Material and Methods

All patients treated with rectal VMAT and SIB between 2015-18 were identified. Data was collected on patient characteristics, acute toxicity (within 3 months of completion of CRT), long-term toxicity (greater than 3 months after completion of CRT), radiotherapy parameters (such as the boost planning target volume (PTVboost ) and dose to organs at risk (OARs)), and response parameters (clinical, pathological and radiological).

Results

A total of 66 patients, 49 men and 17 women, were identified (median age of 66 years). Fifty two percent of tumours were located in the lower third of the rectum, 24% mid and 21% upper. The SIB was given to pelvic LN regions in 50% of patients, to primary site in 44%, and to both regions in 6%.
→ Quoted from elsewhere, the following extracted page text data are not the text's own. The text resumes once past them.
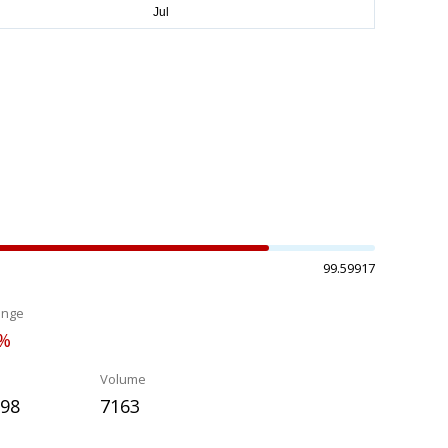
99.59917
ange
8%
Volume
698
7163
The median PTVboost treated with SIB was 154cc (IQR 41 to 265). The primary tumour PTVboost was larger (266cc IQR(178-367), than the pelvic LN PTVboost (44cc (IQR 22-103). 

Patients who received SIB to pelvic LN regions were more likely to receive 54Gy (73%, n=24) compared to SIB to the primary with 62% (n=18) receiving 52Gy (figure 1).
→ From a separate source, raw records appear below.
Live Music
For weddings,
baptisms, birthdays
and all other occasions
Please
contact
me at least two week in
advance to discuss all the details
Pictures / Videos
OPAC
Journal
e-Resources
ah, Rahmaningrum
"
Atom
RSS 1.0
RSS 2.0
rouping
Figure 1. Number of patients assigned a 50Gy, 52Gy or 54Gy SIB, boost location and dose constraint of two OARs.

All patients completed CRT except one patient who discontinued at fraction 22 due to grade 3 diarrhoea. The most commonly reported acute toxicities were skin reactions (29%) and proctitis (24%). The most commonly reported long-term toxicities were fatigue (8%) and small/large intestine problems (6%). 

There was an association between size of PTVboost and acute toxicity; 36% of patients with PTV boost <100cc experienced acute toxicity compared to 71% with volume of >200cc (OR 4.4 95%CI (1.3 to 15.5), p=0.019). After adjusting for sex and level of cancer the odds ratio reduced to 3.1 (0.8 to 11.9), p=0.1 (table 1).



Table 1. Comparison of % acute toxicity with PTV boost volume*

*4 patients were excluded due to data error


Conclusion

Rectal VMAT with SIB is a relatively new technique. Our results demonstrate an association with PTVboost volume and acute toxicity but no association with PTVboost dose was found in this study.